Ms. Schmidt filed her 2013 return late on February 22, 2015.  On December 15, 2017, she filed an amended return seeking a refund of $31,904.  The IRS sent her a letter informing her that it intended to disallow her claim due to lateness.  She wrote back, obviously confused by the somewhat confusing construct of IRC 6511, arguing that she filed her amended return timely within three years of the filing of her tax return.  She did file the amended return within three years of filing her original return for 2013; however, the filing of the return within three years was not the important fact here.  Most important, as the IRS pointed out, was the three-year lookback rule of IRC 6511(b)(2), which limited her refund to payments with three years.  Since the payments occurred on the original due date of the return because withholding credits get credited on that date, she filed her amended return too late to recover any money even though she filed her amended return within three years of filing the original return.

Once Ms. Schmidt understood the lookback rule, she pivoted and began arguing that she missed the time period for timely filing the amended claim due to financial disability.

Plaintiff acknowledges the Refund Claim did not demonstrate financial disability to the IRS and argues it would have been illogical to submit the information at that time because she was still sick and still meeting the requirements for financial disability for all of 2017.1 In addition, when plaintiff received notice of the IRS’s intent to disallow the Refund Claim, plaintiff believed the IRS was rejecting the Refund Claim for a reason other than the time limits of 26 U.S.C. § 6511(b)(2).  Plaintiff asks the court to consider the evidence submitted with her complaint of her financial disability based on the special circumstances of her case, including the fact that the IRS issued a Private Letter Ruling (PLR) declaring the 2013 disability income tax-exempt.

Now, she hits another roadblock for those seeking a refund – variance.  While I think the court imposes the variance rule against her, it does not use that term, but instead discusses how her refund claim fails to meet the onerous requirements of Rev. Proc. 99-21.  It lists the requirements set forth in the Rev. Proc. and notes that she met none of them.  She submitted no information about financial disability with her amended return.  The court does not offer her a chance to submit it at this point.  Some of the prior cases in which IRC 6511(h) has been raised did allow the taxpayer to supplement their submissions, though in those cases the taxpayer may have engaged in more signaling about the possibility of financial disability than Ms. Schmidt did in filing her amended return.

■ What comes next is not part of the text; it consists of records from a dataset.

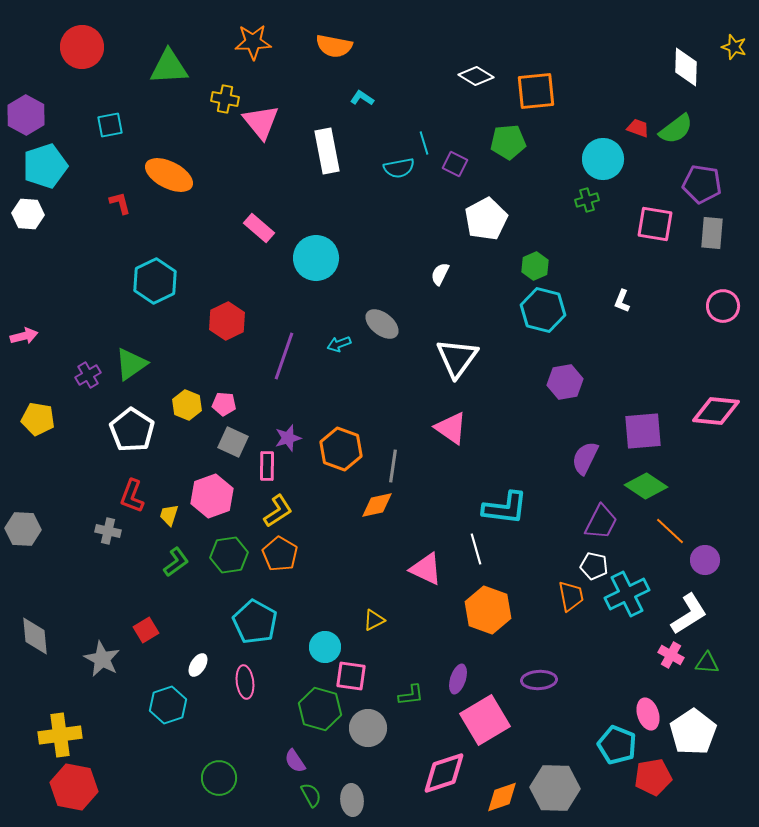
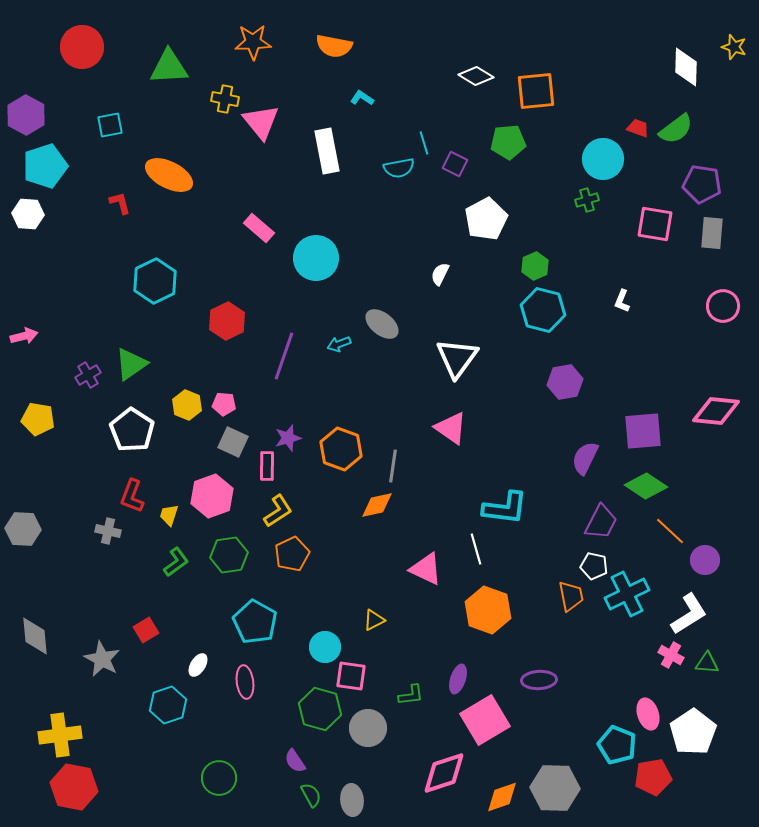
orange pentagon at (280, 554): moved 12 px right; rotated 16 degrees clockwise
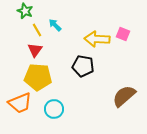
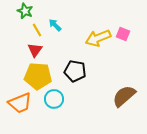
yellow arrow: moved 1 px right, 1 px up; rotated 25 degrees counterclockwise
black pentagon: moved 8 px left, 5 px down
yellow pentagon: moved 1 px up
cyan circle: moved 10 px up
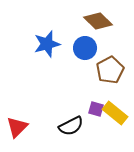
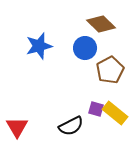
brown diamond: moved 3 px right, 3 px down
blue star: moved 8 px left, 2 px down
red triangle: rotated 15 degrees counterclockwise
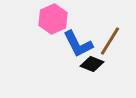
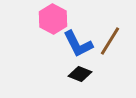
pink hexagon: rotated 8 degrees counterclockwise
black diamond: moved 12 px left, 10 px down
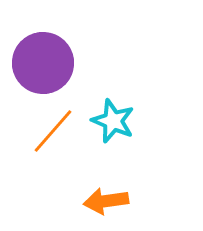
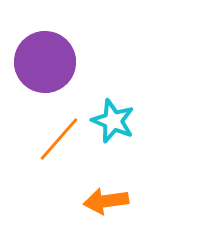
purple circle: moved 2 px right, 1 px up
orange line: moved 6 px right, 8 px down
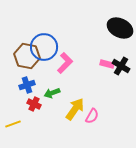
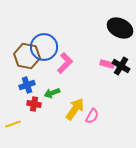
red cross: rotated 16 degrees counterclockwise
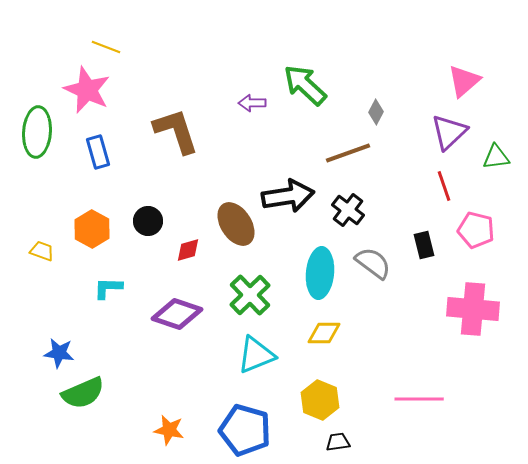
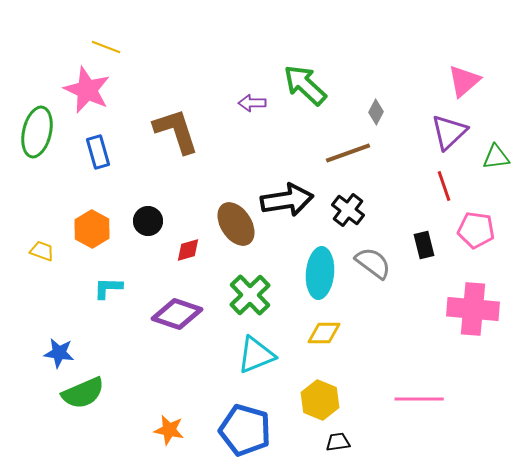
green ellipse: rotated 9 degrees clockwise
black arrow: moved 1 px left, 4 px down
pink pentagon: rotated 6 degrees counterclockwise
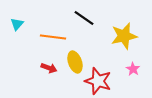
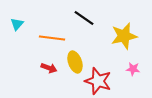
orange line: moved 1 px left, 1 px down
pink star: rotated 24 degrees counterclockwise
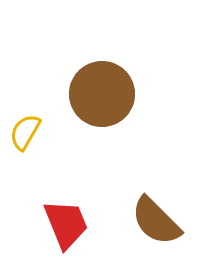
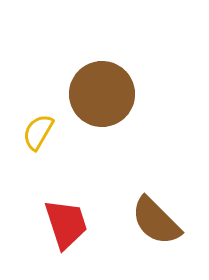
yellow semicircle: moved 13 px right
red trapezoid: rotated 4 degrees clockwise
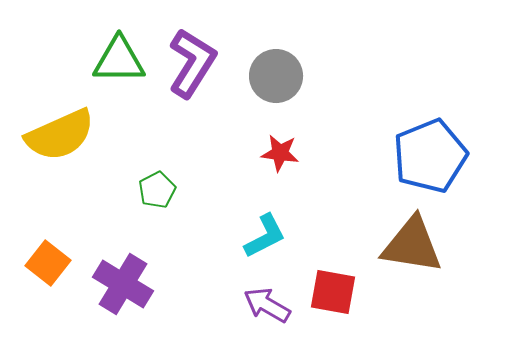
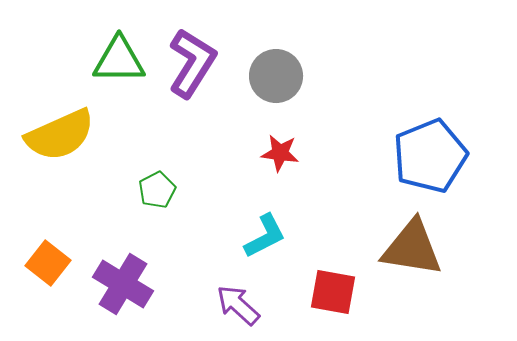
brown triangle: moved 3 px down
purple arrow: moved 29 px left; rotated 12 degrees clockwise
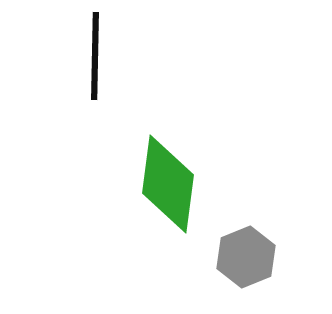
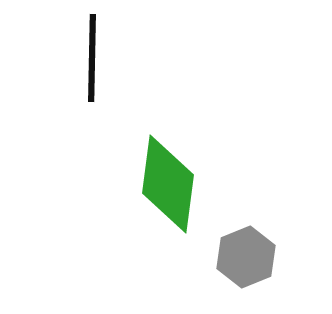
black line: moved 3 px left, 2 px down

She appears to have disability issues.  The information in the opinion does not provide a basis for deciding if she might have succeeded had she submitted her request with the amended return.  It also does not make clear whether she has a valid refund claim.  I don’t blame the court for these omissions since that information has nothing to do with the basis for denial of her claim; however, the result is harsh.  A pro se individual will struggle to take the correct procedural steps.  A disabled and sick pro se individual will struggle even more.  The law does not need to require such precision that she must file with her claim a full blown statement as required by the Rev. Proc. and the Rev. Proc. does not need to make the requirements as draconian as it does.

I have sympathy for Ms. Schmidt but the financial disability provision designed to assist people struggling to make life work offers little sympathy.  The mismatch between the purpose for the law and the administration of the law continues.